I'd say we're waaaaaaay out of "mogul" territory here. The business is neither huge -- its market cap, if liquidated, wouldn't buy a nice house in the Bay Area -- nor successful. It's a bust.

But, it's a small bust (if we concentrate only on the profits and ignore the debt and losses), so maybe we should take Root's new "small businessman" rhetoric to heart. Ah, small business! Main Street USA! Mom and Pop and good old-fashioned American values like honesty, thrift and hard work.

Except, well, it's not really much like that. The Las Vegas Better Business Bureau lists 14 complaints versus Root's company over a period of 36 months, with only five of those complaints resolved to the BBB's satisfaction and none of them resolved to the customer's satisfaction. Among the complaints are one for "deceptive sales practices," two for "unauthorized credit card charges," and one for "unauthorized bank debits."

Scratch the cheap gold paint Root has dipped himself in, and what you find beneath doesn't look much like a "business mogul" or an "entrepreneur" or a "small businessman." It looks a lot more like a con artist -- specifically the kind known in the sports betting world as a "scamdicapper."

Unfortunately a considerable percentage of Libertarians seem to be falling for Root's latest, greatest scam: His presidential campaign. That's understandable -- we're eager to be seen as successful, and to be represented by candidates with "success" in their image profiles. But it's important to scrutinize such image profiles. The truth about Root is important -- and it's more, not less, important since he's used his alleged business success as a selling point for his candidacy.
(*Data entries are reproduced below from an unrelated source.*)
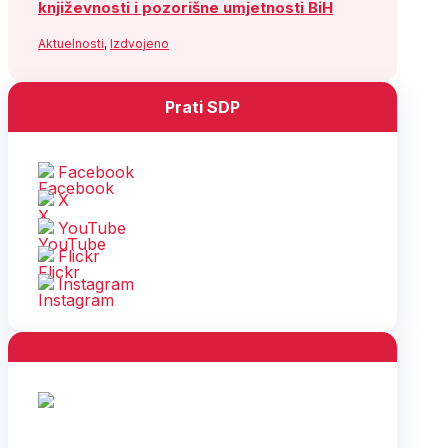
književnosti i pozorišne umjetnosti BiH
Aktuelnosti
,
Izdvojeno
Prati SDP
Facebook
X
YouTube
Flickr
Instagram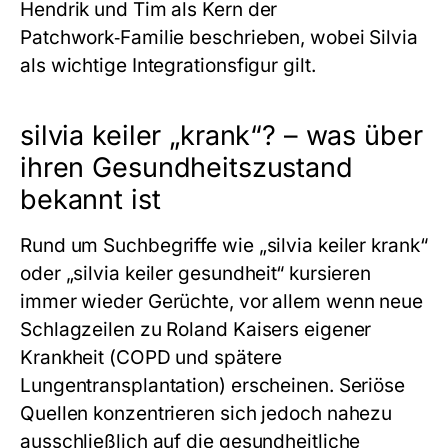
Hendrik und Tim als Kern der
Patchwork‑Familie beschrieben, wobei Silvia
als wichtige Integrationsfigur gilt.
silvia keiler „krank“? – was über
ihren Gesundheitszustand
bekannt ist
Rund um Suchbegriffe wie „silvia keiler krank“
oder „silvia keiler gesundheit“ kursieren
immer wieder Gerüchte, vor allem wenn neue
Schlagzeilen zu Roland Kaisers eigener
Krankheit (COPD und spätere
Lungentransplantation) erscheinen. Seriöse
Quellen konzentrieren sich jedoch nahezu
ausschließlich auf die gesundheitliche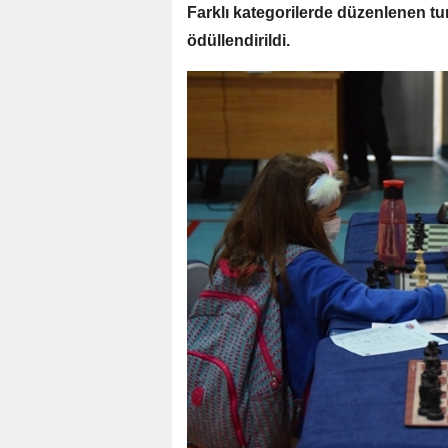
Farklı kategorilerde düzenlenen tu
ödüllendirildi.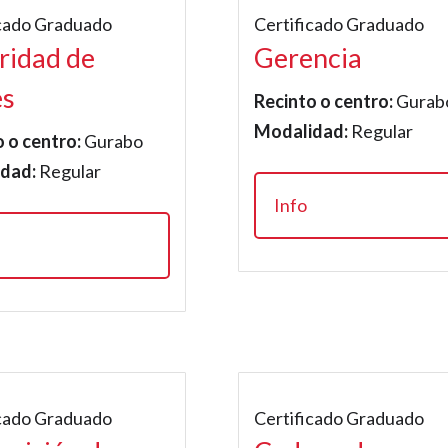
icado Graduado
Certificado Graduado
ridad de
Gerencia
es
Recinto o centro:
Gurab
Modalidad:
Regular
 o centro:
Gurabo
dad:
Regular
Info
icado Graduado
Certificado Graduado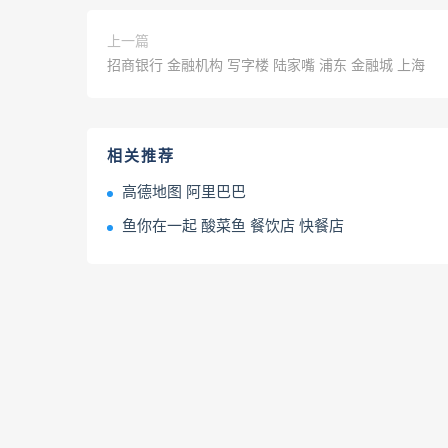
上一篇
招商银行 金融机构 写字楼 陆家嘴 浦东 金融城 上海
相关推荐
高德地图 阿里巴巴
鱼你在一起 酸菜鱼 餐饮店 快餐店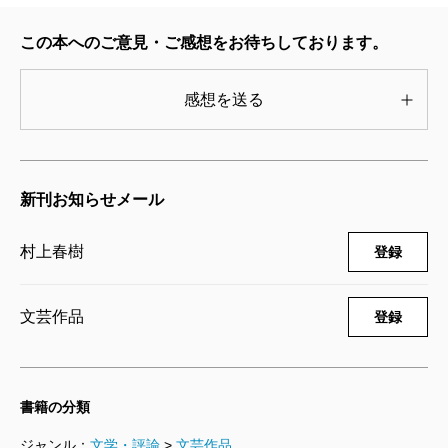
しかしそう思うと、不思議にやすらかな気持ちにもな
じがした。
る。
こうしてぼくは版画の下絵を、金の箔押しになるカ
この本へのご意見・ご感想をお待ちしております。
この小説の核は1980年に発表された中編小説だとあ
バーがどう見えるのか確認するために、何度も白黒を
とがきに書かれていて、私はそのことに驚き続けてい
感想を送る
反転させながら描いていった。積み木をつんで、白黒
る。この完璧な壁に囲まれた世界は、作家の内に在り
を入れ替える。線をいれて、また積み木をつんで、ま
続けている。幾度書いても失われず、年月もそれに手
た白黒を入れ替える。同じ絵なのに反転させると全く
出しができない。この小説を読むということは、確固
違う印象になる。白と黒、表と裏……繰り返される反
新刊お知らせメール
として存在しているその壁の内側へ、否応なく連れて
転作業を続けているうちに、表裏一体の現実と非現実
村上春樹
登録
いかれる体験を意味している。帰還できないかもしれ
の世界を行き来するこの物語と響き合って、いつのま
なくとも。
にか少しずつ今のぼくと混ざり合っていくようだっ
文芸作品
登録
た。どちらが物語の世界でどちらが現実なのだろ
う……？
（かくた・みつよ 作家）
波 2023年5月号より
書籍の分類
単行本刊行時掲載
疾走するような制作のなかでだんだん周りが見えな
ジャンル：
文学・評論
>
文芸作品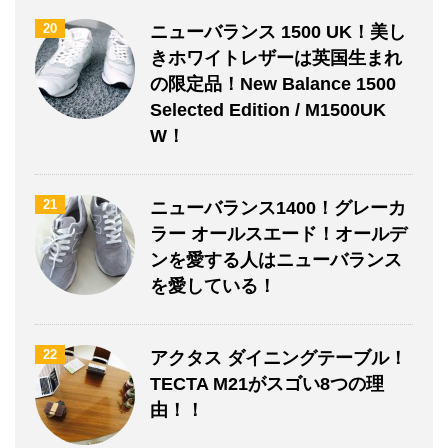
20
ニューバランス 1500 UK！美し
きホワイトレザーは英国生まれ
の限定品！New Balance 1500
Selected Edition / M1500UK
W！
21
ニューバランス1400！グレーカ
ラー オールスエード！オールデ
ンを愛する人はニューバランス
を愛している！
22
アクタス ダイニングテーブル！
TECTA M21がスゴい8つの理
由！！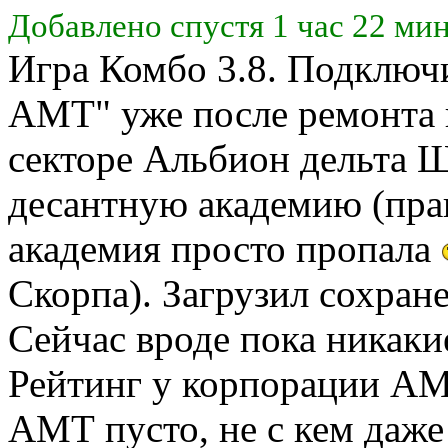
Добавлено спустя 1 час 22 ми
Игра Комбо 3.8. Подключ
АМТ" уже после ремонта к
секторе Альбион дельта 
десантную академию (пра
академия просто пропала
Скорпа). Загрузил сохран
Сейчас вроде пока никаки
Рейтинг у корпорации АМТ
АМТ пусто, не с кем даже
None of the other candidates for the LP's presidential nomination make the kind of self-promotional claims that Wayne Root makes. On the other hand, the claims they do make stand up to scrutiny.

George Phillies has plausibly claimed modest wealth based on wise savings and investment decisions over the course of a successful academic career, and he's invested thousands of dollars of that honestly earned wealth in his campaign.

Steve Kubby plausibly describes his past business successes -- and in the last two years he has come out of an unjustified imprisonment with $110 to his name, worked his way through a protracted divorce proceeding, paid off his debts, paid off all fines and costs related to his probation and earned early termination of that probation, secured a residence and built back his life while continuing to fight successfully for freedom.

Those accomplishments may not be "mogul" stuff, but they're real and true accomplishments, and the candidates who claim them also have long records of dedicated activism in the Libertarian Party. They're the real thing.

It's time to wise up, folks. We can't fool the American people with a candidate like Wayne Allyn Root -- and we shouldn't fool ourselves with him either.